Søren Aabye Kierkegaard war der Sohn eines dänischen Kaufmanns. Unter dem Einfluss seines
frommen Vaters wurde er in der Kindheit stark von der lutherischen Theologie beeinflusst. Nach einem
Studium der Theologie und Philosophie betätigte er sich als Magister und Prediger in Kopenhagen.
Weil er seinen hohen Ansprüchen nicht zu genügen glaubte, löste er seine Verlobung mit
Regine Olsen auf und zog sich aus dem beruflichen Leben zurück. Von 1841-42 lebte Kierkegaard in
Berlin, wo er den Vorlesungen Schellings beiwohnte, die ihn mit den Gedanken Hegels vertraut machten. Bald zog er jedoch nach Kopenhagen zurück, wo er nun als Schriftsteller wirkte und sich in polemischen Schriften mit der dänischen Staatskirche anlegte, der er eine Verkehrung des biblischen Christentums vorwarf.
In Auseinandersetzung mit der Dialektik Hegels wandte Kierkegaard sich durch einen radikalen Individualismus gegen spekulative Systeme. Das philosophische Werk trägt stark autobiographische Züge; wie sein Vater litt auch Kierkegaard zeitlebends an Schuldgefühlen, die ihn immer wieder in schwere Depressionen stürzten. Seine Werke reichen von fiktiven Romanen bis zu theologischen Streitschriften und sind meist in der Dialogform gehalten. Zudem gab er sie unter wechselnden Pseudonymen heraus, die häufig lediglich einem Buchstaben entsprachen, wie "A" oder "B". Zentral in Kierkegaards Werk sind die Begriffe Existenz und Angst, sowie Freiheit und Wahl/Entscheidung.

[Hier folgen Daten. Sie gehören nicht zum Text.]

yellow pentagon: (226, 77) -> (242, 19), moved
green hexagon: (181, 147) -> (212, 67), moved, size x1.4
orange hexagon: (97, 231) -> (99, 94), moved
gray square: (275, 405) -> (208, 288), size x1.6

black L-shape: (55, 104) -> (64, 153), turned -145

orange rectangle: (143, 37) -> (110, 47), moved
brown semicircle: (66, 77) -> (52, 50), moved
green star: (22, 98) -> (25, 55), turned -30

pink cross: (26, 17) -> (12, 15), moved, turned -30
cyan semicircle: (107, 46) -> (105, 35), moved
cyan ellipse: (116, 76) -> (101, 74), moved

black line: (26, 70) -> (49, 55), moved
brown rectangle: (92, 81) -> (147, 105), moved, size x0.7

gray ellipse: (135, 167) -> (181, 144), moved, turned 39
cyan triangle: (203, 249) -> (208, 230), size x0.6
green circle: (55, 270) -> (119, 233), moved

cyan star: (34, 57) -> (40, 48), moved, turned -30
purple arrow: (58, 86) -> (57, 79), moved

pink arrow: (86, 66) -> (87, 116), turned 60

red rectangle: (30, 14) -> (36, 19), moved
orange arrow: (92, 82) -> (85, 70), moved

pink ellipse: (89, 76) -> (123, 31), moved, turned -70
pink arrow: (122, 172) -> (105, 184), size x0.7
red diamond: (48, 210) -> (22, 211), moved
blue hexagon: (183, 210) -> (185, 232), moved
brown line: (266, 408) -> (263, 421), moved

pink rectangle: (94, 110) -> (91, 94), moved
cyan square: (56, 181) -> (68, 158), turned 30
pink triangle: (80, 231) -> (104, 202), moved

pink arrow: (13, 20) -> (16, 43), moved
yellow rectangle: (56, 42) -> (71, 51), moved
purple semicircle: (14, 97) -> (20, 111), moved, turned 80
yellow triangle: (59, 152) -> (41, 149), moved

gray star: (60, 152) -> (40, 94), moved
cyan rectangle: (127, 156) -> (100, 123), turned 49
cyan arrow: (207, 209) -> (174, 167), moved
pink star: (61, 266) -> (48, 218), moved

Zu Lebzeiten wurde Kierkegaard kaum beachtet, lediglich einige skandinavische Schriftsteller rühmten die Werke im späten 19. Jahrhundert. Doch im 20. Jahrhundert knüpften moderne Theologen wie Barth, die Existenzphilosophie ab Heidegger sowie die Vertreter der Frankfurter Schule um Adorno und Horkheimer an Kierkegaards Denken an.
| Literatur: | Søren Kierkegaard, Entweder - Oder, München 1998, dtv. Søren Kierkegaard, Die Krankheit zum Tode, Stuttgart 1997, Reclam UB 9634. |
| Internet: | VirtuSens, Kierkegaard Portal, professionelle Seite. |
Wissenschaft und Denken
«Der Denker ohne Paradox ist wie der Liebende ohne Leidenschaft: ein mittelmässiger
Patron.»
«Das Vergleichen ist das Ende des Glücks und der Anfang der Unzufriedenheit.»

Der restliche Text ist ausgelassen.